**Material provided:**

......

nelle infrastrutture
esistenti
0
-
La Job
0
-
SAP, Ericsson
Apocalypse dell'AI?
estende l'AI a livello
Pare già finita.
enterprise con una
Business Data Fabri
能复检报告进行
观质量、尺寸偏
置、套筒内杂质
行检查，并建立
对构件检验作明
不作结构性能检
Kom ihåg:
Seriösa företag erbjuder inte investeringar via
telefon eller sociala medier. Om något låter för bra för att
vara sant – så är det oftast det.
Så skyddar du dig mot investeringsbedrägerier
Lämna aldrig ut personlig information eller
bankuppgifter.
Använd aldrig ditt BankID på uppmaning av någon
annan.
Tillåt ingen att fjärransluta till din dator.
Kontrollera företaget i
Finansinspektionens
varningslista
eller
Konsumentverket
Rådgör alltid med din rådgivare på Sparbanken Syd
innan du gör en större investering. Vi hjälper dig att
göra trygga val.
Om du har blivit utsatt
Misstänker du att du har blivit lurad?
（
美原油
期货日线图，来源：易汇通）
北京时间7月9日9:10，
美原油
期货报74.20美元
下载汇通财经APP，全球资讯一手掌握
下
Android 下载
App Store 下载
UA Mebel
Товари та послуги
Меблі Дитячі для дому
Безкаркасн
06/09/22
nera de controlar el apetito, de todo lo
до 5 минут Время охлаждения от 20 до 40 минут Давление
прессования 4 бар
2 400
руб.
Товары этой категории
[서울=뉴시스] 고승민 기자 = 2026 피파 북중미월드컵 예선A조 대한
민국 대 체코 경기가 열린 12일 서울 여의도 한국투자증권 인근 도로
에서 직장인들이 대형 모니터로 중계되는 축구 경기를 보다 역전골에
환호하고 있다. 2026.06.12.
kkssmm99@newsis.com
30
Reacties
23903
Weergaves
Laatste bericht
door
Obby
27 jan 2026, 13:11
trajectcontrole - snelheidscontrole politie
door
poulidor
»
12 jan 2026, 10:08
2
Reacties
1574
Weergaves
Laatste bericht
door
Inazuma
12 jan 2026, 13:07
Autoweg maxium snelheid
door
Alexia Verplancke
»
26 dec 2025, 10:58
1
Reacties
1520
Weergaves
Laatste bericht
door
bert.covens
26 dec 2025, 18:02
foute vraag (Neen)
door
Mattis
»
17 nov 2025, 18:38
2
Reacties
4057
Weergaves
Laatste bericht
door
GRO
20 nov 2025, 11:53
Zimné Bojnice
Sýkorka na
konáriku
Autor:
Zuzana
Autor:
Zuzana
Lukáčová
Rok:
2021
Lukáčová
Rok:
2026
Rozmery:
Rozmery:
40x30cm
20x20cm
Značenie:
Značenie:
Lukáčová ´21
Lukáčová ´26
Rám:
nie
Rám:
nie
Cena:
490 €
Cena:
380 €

......

**Brief:**
Write each entry out again, exactly as it reads above.

**Reply to the exercise:**
nelle infrastrutture
esistenti
0
-
La Job
0
-
SAP, Ericsson
Apocalypse dell'AI?
estende l'AI a livello
Pare già finita.
enterprise con una
Business Data Fabri
能复检报告进行
观质量、尺寸偏
置、套筒内杂质
行检查，并建立
对构件检验作明
不作结构性能检
Kom ihåg:
Seriösa företag erbjuder inte investeringar via
telefon eller sociala medier. Om något låter för bra för att
vara sant – så är det oftast det.
Så skyddar du dig mot investeringsbedrägerier
Lämna aldrig ut personlig information eller
bankuppgifter.
Använd aldrig ditt BankID på uppmaning av någon
annan.
Tillåt ingen att fjärransluta till din dator.
Kontrollera företaget i
Finansinspektionens
varningslista
eller
Konsumentverket
Rådgör alltid med din rådgivare på Sparbanken Syd
innan du gör en större investering. Vi hjälper dig att
göra trygga val.
Om du har blivit utsatt
Misstänker du att du har blivit lurad?
（
美原油
期货日线图，来源：易汇通）
北京时间7月9日9:10，
美原油
期货报74.20美元
下载汇通财经APP，全球资讯一手掌握
下
Android 下载
App Store 下载
UA Mebel
Товари та послуги
Меблі Дитячі для дому
Безкаркасн
06/09/22
nera de controlar el apetito, de todo lo
до 5 минут Время охлаждения от 20 до 40 минут Давление
прессования 4 бар
2 400
руб.
Товары этой категории
[서울=뉴시스] 고승민 기자 = 2026 피파 북중미월드컵 예선A조 대한
민국 대 체코 경기가 열린 12일 서울 여의도 한국투자증권 인근 도로
에서 직장인들이 대형 모니터로 중계되는 축구 경기를 보다 역전골에
환호하고 있다. 2026.06.12.
kkssmm99@newsis.com
30
Reacties
23903
Weergaves
Laatste bericht
door
Obby
27 jan 2026, 13:11
trajectcontrole - snelheidscontrole politie
door
poulidor
»
12 jan 2026, 10:08
2
Reacties
1574
Weergaves
Laatste bericht
door
Inazuma
12 jan 2026, 13:07
Autoweg maxium snelheid
door
Alexia Verplancke
»
26 dec 2025, 10:58
1
Reacties
1520
Weergaves
Laatste bericht
door
bert.covens
26 dec 2025, 18:02
foute vraag (Neen)
door
Mattis
»
17 nov 2025, 18:38
2
Reacties
4057
Weergaves
Laatste bericht
door
GRO
20 nov 2025, 11:53
Zimné Bojnice
Sýkorka na
konáriku
Autor:
Zuzana
Autor:
Zuzana
Lukáčová
Rok:
2021
Lukáčová
Rok:
2026
Rozmery:
Rozmery:
40x30cm
20x20cm
Značenie:
Značenie:
Lukáčová ´21
Lukáčová ´26
Rám:
nie
Rám:
nie
Cena:
490 €
Cena:
380 €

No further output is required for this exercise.